SIMPLE ENOUGH PREMISE--gay Black man raised in rural Alabama, long since resident in Bay Area and deeply conversant in clubbing, drugs, and sex, goes back home for a family funeral, hangs around for a while, gains some clarity on a few points, then returns to Bay Area.
Purnell himself, like his protagonist DeShawn, was raised in Alabama and now lives in Oakland, so one guesses that some aspects of the novel are autobiographical.
Autobiographical or not, though, it's highly entertaining.
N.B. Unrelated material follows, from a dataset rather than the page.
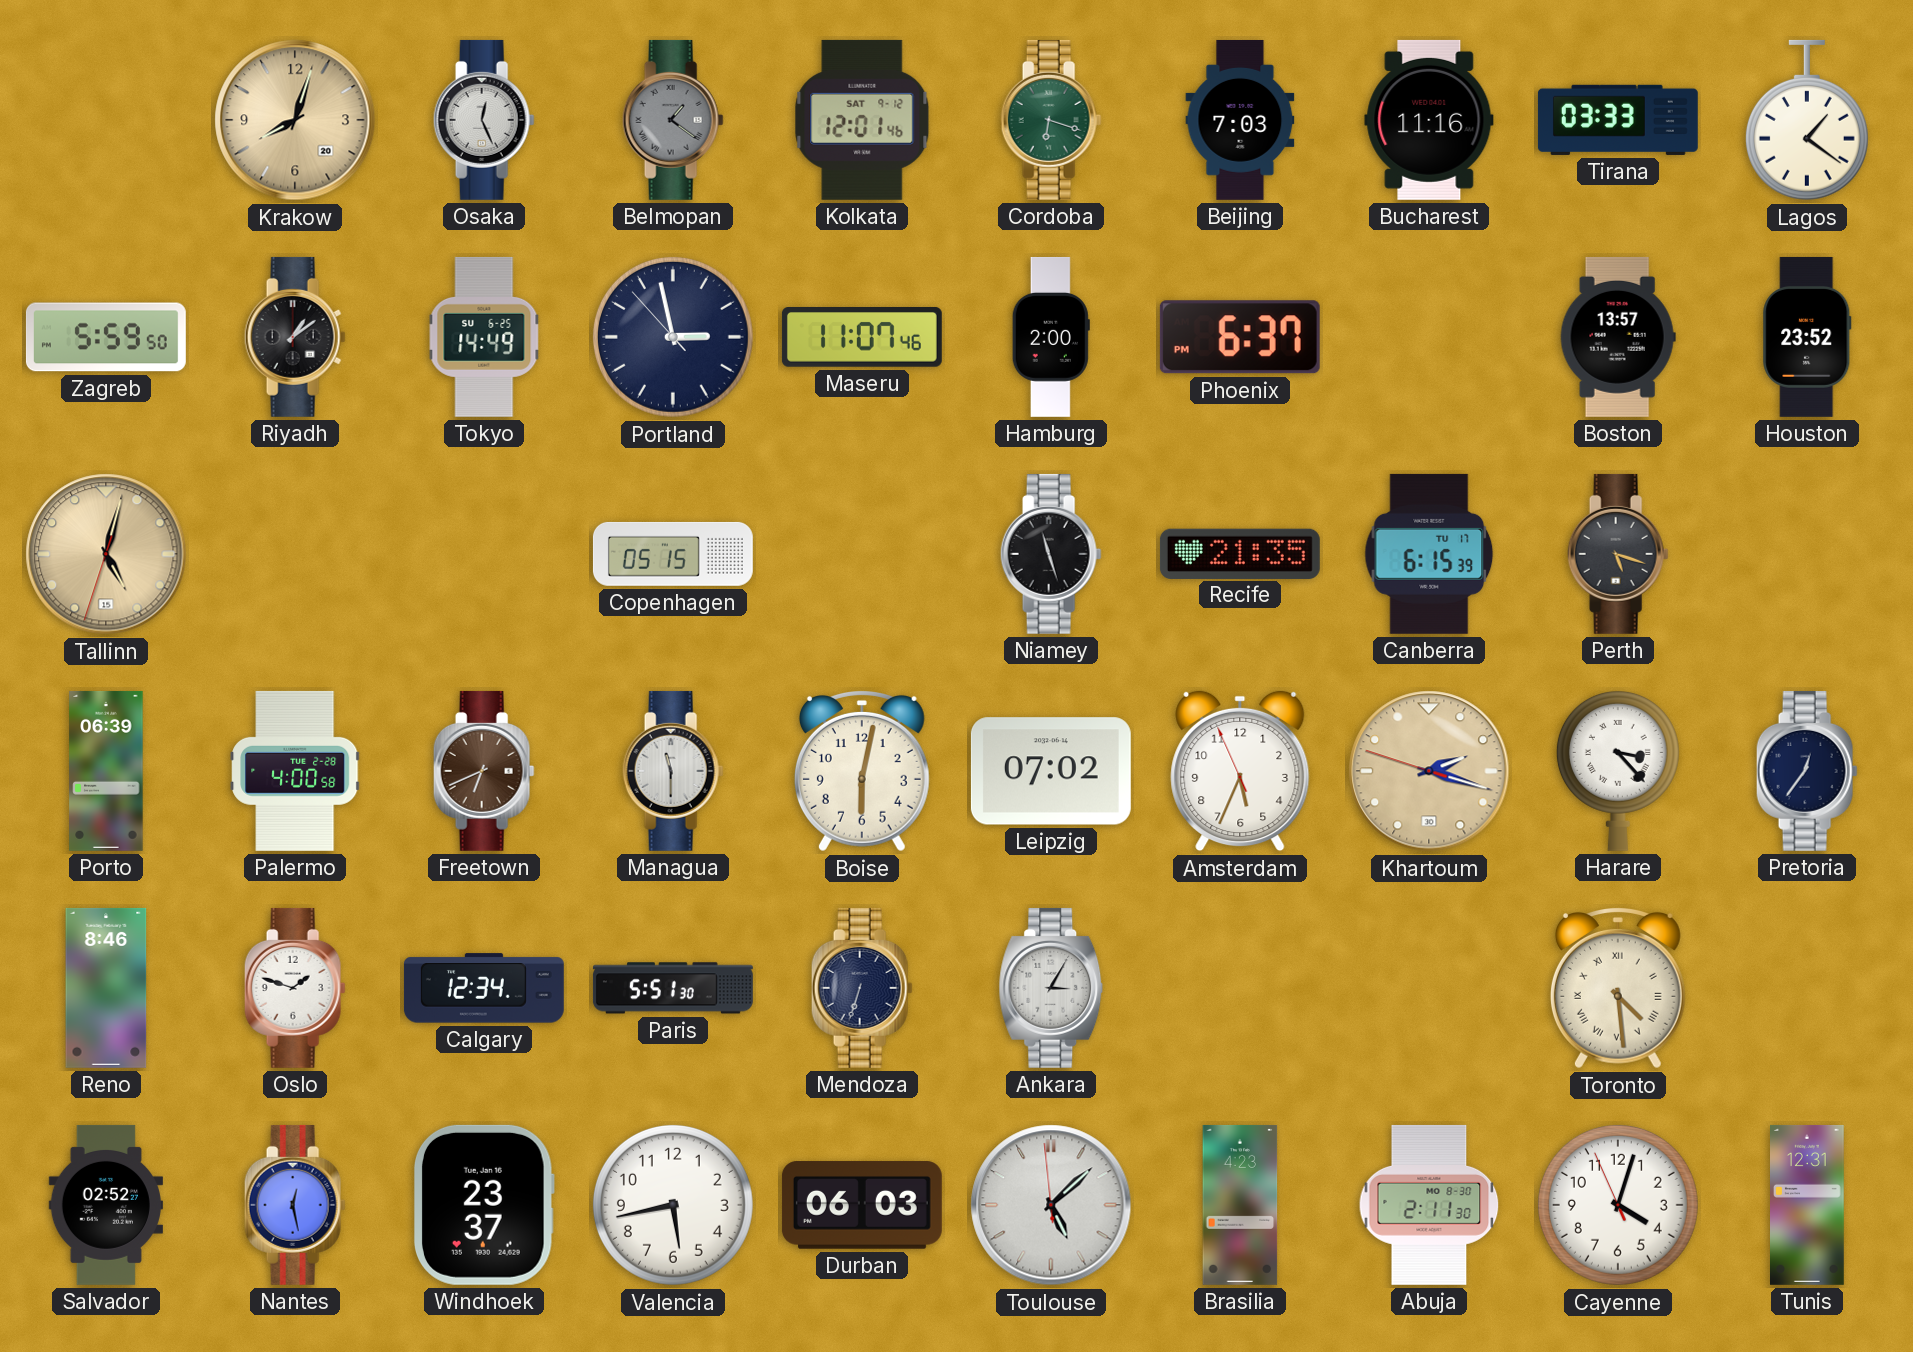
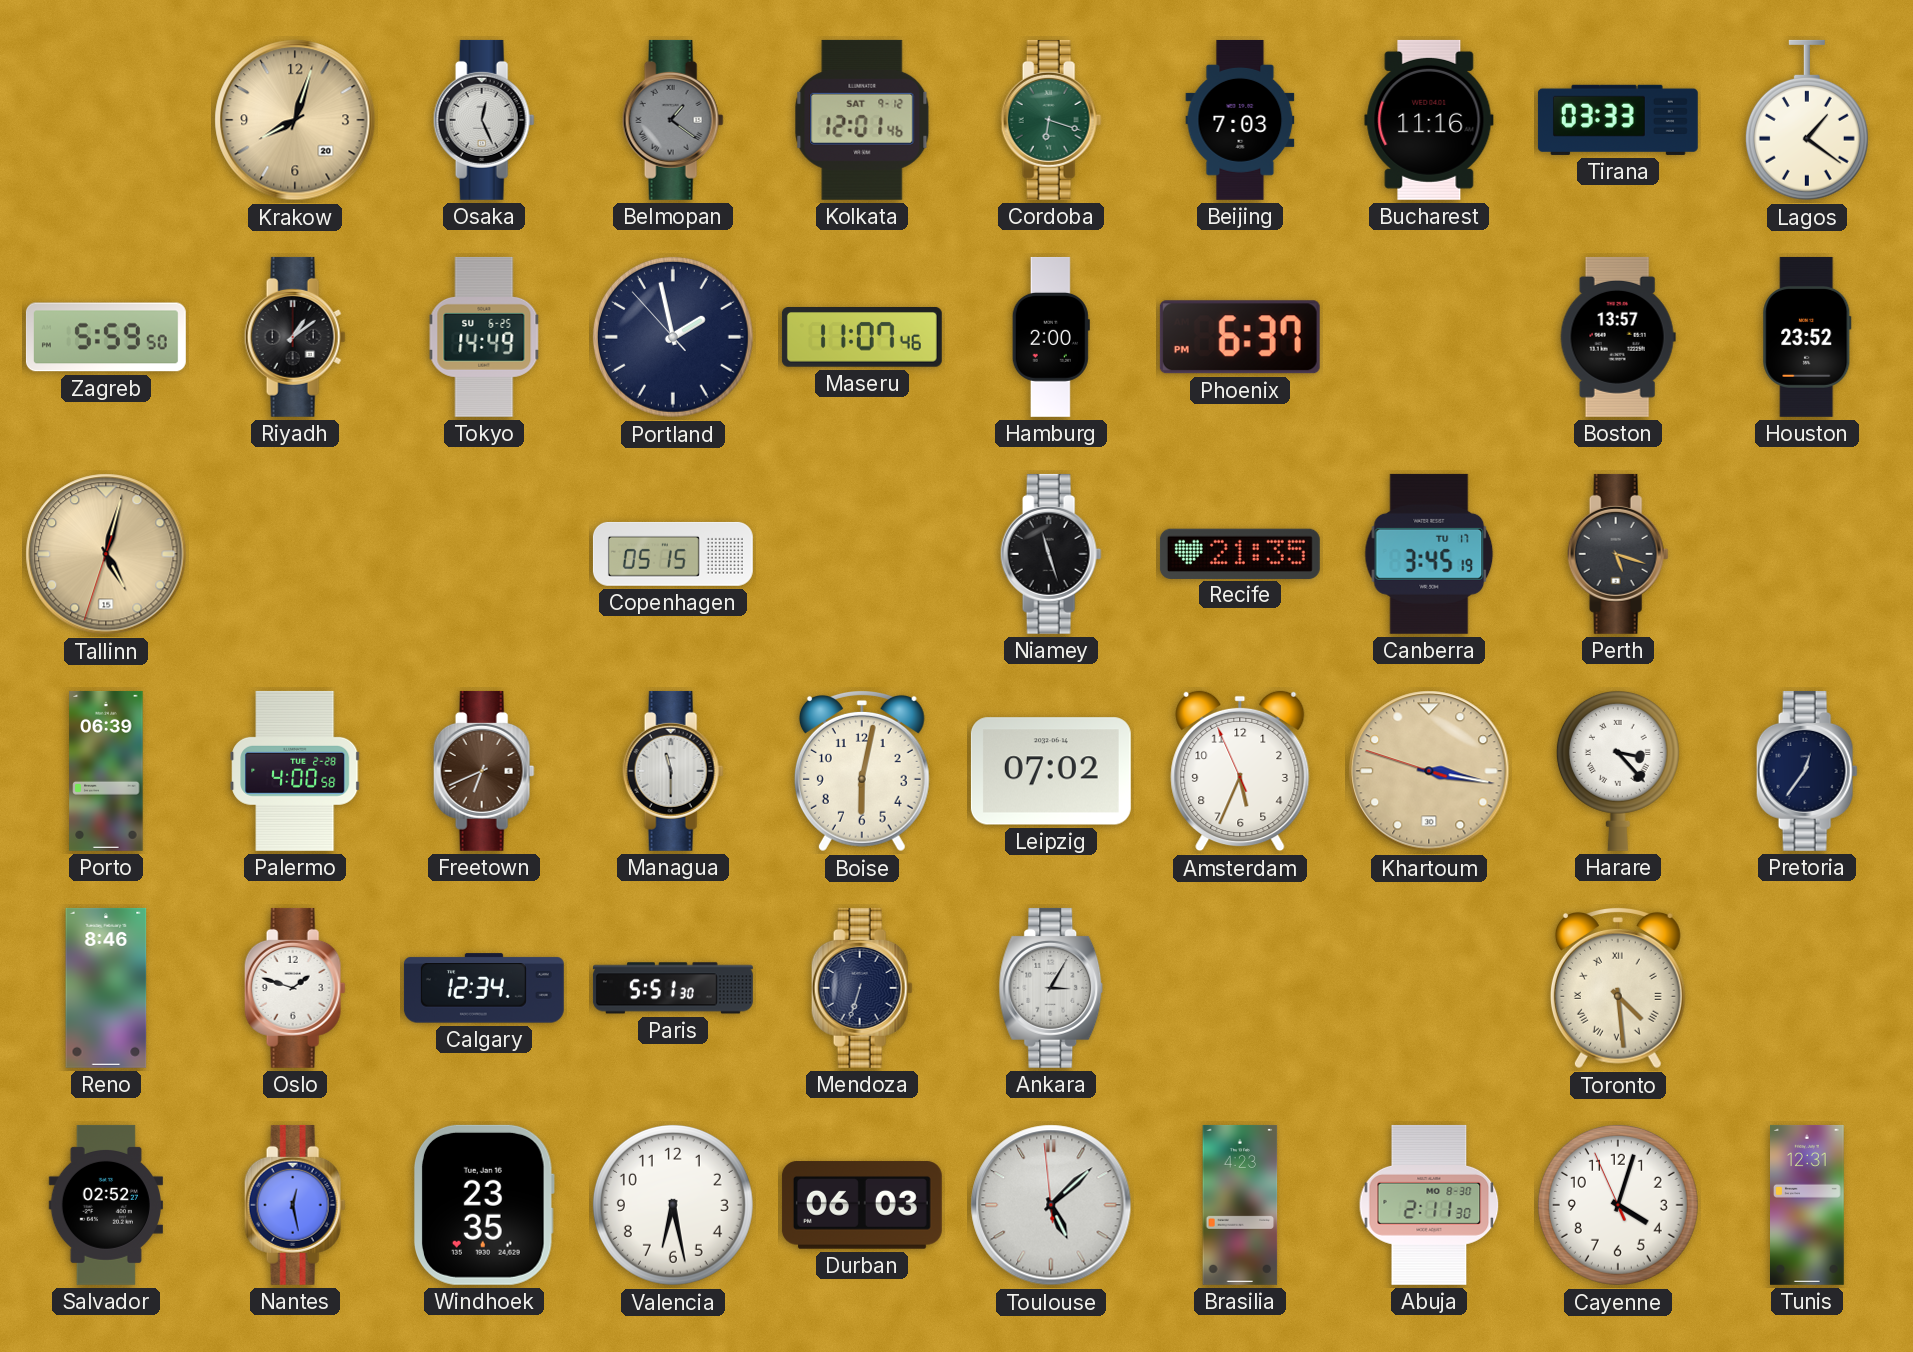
Portland: 2:57 -> 1:57
Canberra: 6:15 -> 3:45
Khartoum: 2:17 -> 3:16
Windhoek: 23:37 -> 23:35
Valencia: 5:43 -> 6:28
Why is this novel so entertaining? The writing is colorful, shameless, brisk, often funny. The narrative toggles, sometimes very abruptly, between its Alabama and California settings, with appropriate contrast, but Alabama is its down-home way crazier than you would expect, San Francisco in its weird way more domesticated. DeShawn is on a pilgrimage of self-discovery, going home to the home you famously can't again go to, and apparently figuring something out...but what? He doesn't quite know, and Purnell wisely chooses not to lean on the point too hard. Purnell may actually be having a little fun with the old hero's journey trope. "He had been eating a lot of desserts. It felt good."
It's a foul-mouthed, gleefully wicked coming-of-age story that may actually be a never-grew-up story, and I don't think it will end up on any of the YA reading lists that Call Me by Your Name managed to sweet-talk its way onto, but if you're looking for entertaining--here you go.